Dampak Pandemi Covid-19: Difabel Perlu Kebijakan dan Penanganan Inklusif

Ilustrasi difabel - Pixabay
09 Juni 2020 18:07 WIB Lugas Subarkah Jogja Share :

Harianjogja.com, JOGJA—Pandemi Covid-19 berdampak pada hampir seluruh lapisan masyarakat, termasuk penyandang disabilitas. Kaum difabel tidak hanya merasakan dampak ekonomi, tapi juga akses informasi yang menyulitkan.

Dalam kajian cepat yang dilakukan Jaringan Organisasi Penyandang Disabilitas Respons Covid-19, sebanyak 86% responden yang bekerja di sektor informal mengalami pengurangan pendapatan mencapai 50-80% selama pandemi.

“Difabel menjadi masyarakat yang paling rentan di masa pandemi ini, sehingga membutuhkan kebijakan dan penanganan yang inklusif sesuai dengan ragam disabilitasnya,” tutur Jonna Aman Damanik, salah satu peneliti dan inisiator Jaringan Organisasi Penyandang Disabilitas Respon Covid-19, Selasa (9/6/2020).

Penelitian ini melibatkan 1.683 responden yang mewakili seluruh ragam disabilitas dari 216 kota maupun kabupaten di 32 provinsi. Beberapa aspek yang ditilik dalam penelitian ini meliputi sosial, ekonomi dan pendidikan.

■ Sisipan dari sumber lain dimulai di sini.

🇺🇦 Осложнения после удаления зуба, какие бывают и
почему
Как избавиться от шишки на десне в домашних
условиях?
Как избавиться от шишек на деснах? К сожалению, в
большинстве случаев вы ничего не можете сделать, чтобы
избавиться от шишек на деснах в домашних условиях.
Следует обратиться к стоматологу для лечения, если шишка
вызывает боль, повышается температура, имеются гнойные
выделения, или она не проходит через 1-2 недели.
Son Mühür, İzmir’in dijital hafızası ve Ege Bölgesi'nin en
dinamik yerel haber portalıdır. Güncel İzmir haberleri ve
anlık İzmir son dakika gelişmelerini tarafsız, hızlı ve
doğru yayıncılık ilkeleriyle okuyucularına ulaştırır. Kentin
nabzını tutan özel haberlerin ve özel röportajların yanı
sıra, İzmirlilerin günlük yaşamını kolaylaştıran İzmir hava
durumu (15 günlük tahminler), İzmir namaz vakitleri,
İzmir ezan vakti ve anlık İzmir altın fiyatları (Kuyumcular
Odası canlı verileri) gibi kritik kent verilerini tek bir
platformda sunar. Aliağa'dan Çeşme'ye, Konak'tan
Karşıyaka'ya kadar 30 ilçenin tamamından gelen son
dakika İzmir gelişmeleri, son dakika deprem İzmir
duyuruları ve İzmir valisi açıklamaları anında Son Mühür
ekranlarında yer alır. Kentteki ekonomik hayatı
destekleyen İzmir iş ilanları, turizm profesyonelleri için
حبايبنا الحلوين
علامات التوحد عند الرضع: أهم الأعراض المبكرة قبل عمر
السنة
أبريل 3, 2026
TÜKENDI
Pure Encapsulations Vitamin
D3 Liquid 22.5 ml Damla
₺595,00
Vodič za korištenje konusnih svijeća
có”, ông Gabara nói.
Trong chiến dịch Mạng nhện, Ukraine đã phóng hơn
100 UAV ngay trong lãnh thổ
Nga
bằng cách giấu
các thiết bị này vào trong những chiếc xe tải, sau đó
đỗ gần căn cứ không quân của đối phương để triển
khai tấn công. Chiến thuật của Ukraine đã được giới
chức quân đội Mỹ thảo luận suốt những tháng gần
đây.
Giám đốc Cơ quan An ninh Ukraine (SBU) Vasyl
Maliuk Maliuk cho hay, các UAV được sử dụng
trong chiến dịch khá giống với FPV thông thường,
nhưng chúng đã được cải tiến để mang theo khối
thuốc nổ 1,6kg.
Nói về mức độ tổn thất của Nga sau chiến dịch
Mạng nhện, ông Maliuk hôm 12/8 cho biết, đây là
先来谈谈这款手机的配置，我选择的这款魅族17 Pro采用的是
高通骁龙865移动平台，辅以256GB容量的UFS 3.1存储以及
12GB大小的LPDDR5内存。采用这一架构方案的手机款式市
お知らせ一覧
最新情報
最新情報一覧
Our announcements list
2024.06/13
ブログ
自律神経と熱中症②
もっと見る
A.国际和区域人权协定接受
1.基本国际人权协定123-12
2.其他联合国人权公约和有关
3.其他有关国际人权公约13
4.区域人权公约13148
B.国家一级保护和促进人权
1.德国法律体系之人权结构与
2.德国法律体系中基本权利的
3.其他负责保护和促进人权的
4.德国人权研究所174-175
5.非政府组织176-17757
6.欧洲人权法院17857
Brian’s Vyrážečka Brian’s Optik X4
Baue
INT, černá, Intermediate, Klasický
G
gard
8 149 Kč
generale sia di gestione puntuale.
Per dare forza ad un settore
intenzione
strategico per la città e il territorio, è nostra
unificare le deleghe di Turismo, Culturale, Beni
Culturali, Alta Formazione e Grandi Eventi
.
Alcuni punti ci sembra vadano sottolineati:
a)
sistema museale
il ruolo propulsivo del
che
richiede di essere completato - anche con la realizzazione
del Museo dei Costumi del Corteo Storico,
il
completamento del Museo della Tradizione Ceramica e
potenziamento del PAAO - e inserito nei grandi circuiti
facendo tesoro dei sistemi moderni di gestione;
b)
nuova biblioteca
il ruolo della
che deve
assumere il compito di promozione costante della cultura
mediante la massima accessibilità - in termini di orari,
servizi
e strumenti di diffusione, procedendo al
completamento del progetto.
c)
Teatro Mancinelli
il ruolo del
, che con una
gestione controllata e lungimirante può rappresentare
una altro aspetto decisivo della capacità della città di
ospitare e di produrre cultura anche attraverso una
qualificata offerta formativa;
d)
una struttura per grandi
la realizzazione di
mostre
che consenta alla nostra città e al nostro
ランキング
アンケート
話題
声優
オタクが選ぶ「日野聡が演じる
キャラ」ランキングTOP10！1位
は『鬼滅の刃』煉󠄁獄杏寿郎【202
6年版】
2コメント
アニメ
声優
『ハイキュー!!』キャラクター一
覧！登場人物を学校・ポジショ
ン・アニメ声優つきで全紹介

Dilihat dari penerimaan jaring pengaman sosial, hanya 35,40% responden mendapatkan subsidi listrik; 5,16% memperoleh subsidi PAM/PDAM; 4,53% yang menerima bantuan langsung tunai (BLT); 11,36% yang menerima bantuan program non tunai (BPNT); dan 13,03% untuk penerimaan program keluarga harapan (PKH).

Sementara itu, partisipasi penyandang disabilitas pada program ketenagakerjaan padat karya hanya mencapai 1,95%. "Melihat rendahnya penerimaan program jaring pengaman sosial, bisa dipastikan bahwa ekonomi difabel, terutama sektor informal, membutuhkan perhatian serius dalam pemulihannya," ujarnya.

Dalam penerimaan informasi hanya 60,55% responden yang memperoleh informasi yang cukup mengenai Covid-19 dan protokol pencegahannya. Padahal, sebesar 11.6% responden mempunyai penyakit penyerta atau komorbid yang mengakibatkan kerentanan terpapar Covid-19.

Ketua Umum Pergerakan Difabel Indonesia untuk Kesetaraan (Perdik), Ishak Salim, mengatakan sebesar 67,97% responden dari segala jenis disabilitas mengalami kesulitan dalam menjalankan pembelajaran jarak jauh. "Karena kondisi keluarga ,bahkan ada yang tidak bisa belajar sama sekali," katanya.

Beberapa alasan yang menyebabkan sistem belajar daring terhambat meliputi situasi di rumah yang kurang mendukung, kesulitan sinyal, kesulitan biaya untuk mengusahkan paket data, sistem belajar yang tidak aksesibel, serta tidak ada pendamping di rumah karena orang tua bekerja.